Acte signé via une procuration électronique
Cette technique est la plus simple à mettre en place. Elle pourra en outre perdurer même après la levée du confinement. Chaque partie signe de son côté une procuration numérique via une plateforme sécurisée et agréée par le conseil supérieur du notariat (via l’envoi de mails sécurisés, l’utilisation d’un code ou validation par SMS, etc.). Un collaborateur du notaire doit être présent à l’étude pour recevoir leur mandat et les représenter à l’acte. Les actes concernés sont principalement les ventes immobilières et les actes de succession. Ainsi les compromis ou promesses de vente immobilière, tout comme les actes définitifs de vente, peuvent être signés à distance par ce biais. Même chose, s’agissant des successions, des différents actes (acte de notoriété, attestation de propriété et déclaration de succession).
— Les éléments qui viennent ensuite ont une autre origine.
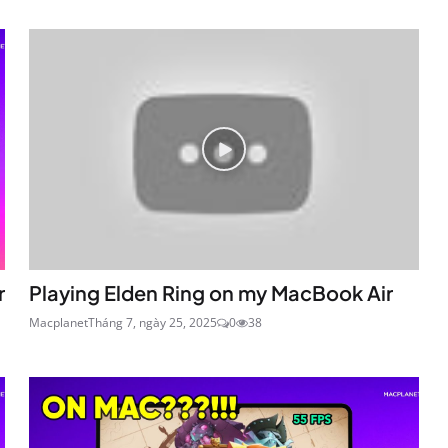
r
Playing Elden Ring on my MacBook Air
Macplanet
Tháng 7, ngày 25, 2025
0
38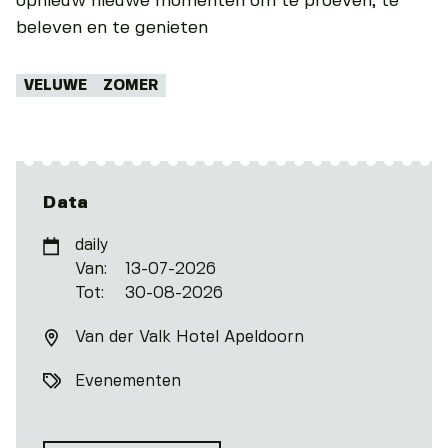
opnieuw nieuwe momenten om te proeven, te
beleven en te genieten
Tags:
VELUWE
ZOMER
Data
daily
Van:
13-07-2026
Tot:
30-08-2026
Van der Valk Hotel Apeldoorn
Evenementen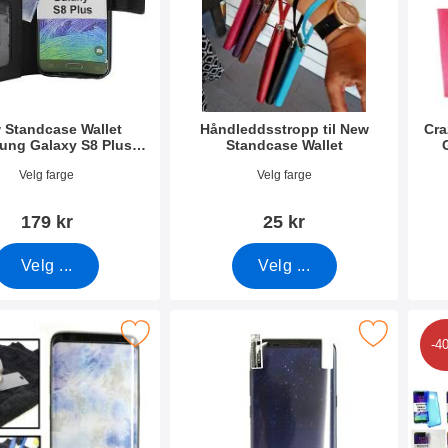
 Standcase Wallet
Håndleddsstropp til New
Cra
ung Galaxy S8 Plus
Standcase Wallet
(G955F)
mer 37723
Varenummer 40789
Vare
Velg farge
Velg farge
179 kr
25 kr
Velg ...
Velg ...
sbeskyttelse Samsung Galaxy S8 Plus (G955F) som favoritt
Merk full Screen Skjermbeskyttelse Samsung Galaxy
Merk s-Lin
-4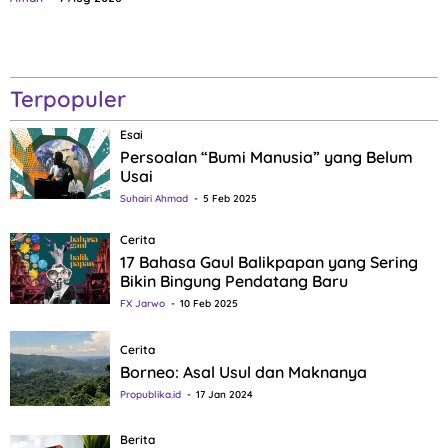
Terpopuler
Esai
Persoalan “Bumi Manusia” yang Belum
Usai
Suhairi Ahmad
5 Feb 2025
Cerita
17 Bahasa Gaul Balikpapan yang Sering
Bikin Bingung Pendatang Baru
FX Jarwo
10 Feb 2025
Cerita
Borneo: Asal Usul dan Maknanya
Propublika.id
17 Jan 2024
Berita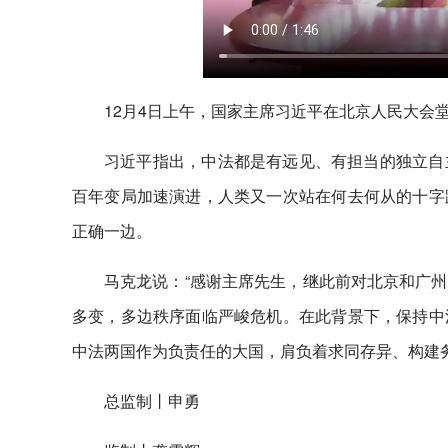
12月4日上午，国家主席习近平在北京人民大会
习近平指出，中法都是有远见、有担当的独立自
百年变局加速演进，人类又一次站在何去何从的十字
正确一边。
马克龙说：“感谢主席先生，继此前对北京和广
多变，多边秩序面临严峻危机。在此背景下，保持中
中法两国作为负责任的大国，肩负着求同存异、构建
总监制丨申勇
Jean-François Humbert, le président du Conseil supérieur du notariat (CSN), précise : « J’insiste bien sur le fait que ces actes présenteront la même sécurité juridique que les autres et ne pourront être remis en cause plus tard. » Notons qu’en pratique, s’agissant des ventes immobilières, ce sont essentiellement les procédures déjà en cours qui pourront être menées à terme (les banques se sont engagées à respecter les accords de principe donnés avant le confinement, même si l’on constate un peu de retard dans l’édition des offres). Mais ne serait-ce que pour la visite des biens, les nouveaux projets présentent en revanche, en période de confinement, une toute autre complexité qui dépasse la question de la signature de l’acte notarié.
Acte authentique électronique
Il s’agit des actes les plus solennels : vente en l’état futur d’achèvement, testament authentique, donation, changement de régime matrimonial, partage après divorce, reconnaissance d’enfant… « En principe ces actes ne peuvent être conclus sans la comparution physique des parties devant le notaire. À titre d’exception, le décret d’exception du 3 avril 2020 autorise, pendant la période d’urgence sanitaire rallongée d’un mois, que le notaire reçoive seul et à distance le consentement des parties à l’acte. Mais sous condition de mise en place de dispositifs d’authentification et de sécurisation très renforcés des échanges numériques », détaille Nathalie Couzigou-Suhas, notaire à Paris. En pratique, une visioconférence (via un dispositif agréé par le CSN) doit être organisée pour permettre la comparution simultanée à distance de toutes les parties devant le notaire. Mais auparavant, l’identité des clients devra être certifiée via un système d’authentification renforcée (les démarches des particuliers doivent être faites sur une plateforme là aussi agréée par le CSN). À l’issue de la visioconférence, le notaire fera parvenir, par voie numérique sécurisée, une attestation de confirmation de consentement que chaque partie signera électroniquement (toujours via une procédure sécurisée établie par le prestataire agréé). Enfin, dernière étape : le notaire signe seul l’acte au moyen d’une clé numérique (dite REAL) qui procure à l’acte son authenticité.
À noter. Le 3620 est le numéro mis en place par les notaires de France pour répondre aux interrogations des particuliers dans le contexte actuel.
Les prestataires agréés pour la signature sécurisée et la visioconférence
Les prestataires aujourd’hui agréés par le CSN pour mettre en place des dispositifs de signature sécurisée, dite « avancée », sont au nombre de cinq :
- DocuSign France
- CertEurope
- ChamberSign France
- Universign
- Yousign
Il n’existe aujourd’hui qu’un seul prestataire agréé par le CSN pour le système de visioconférence : Lifesize.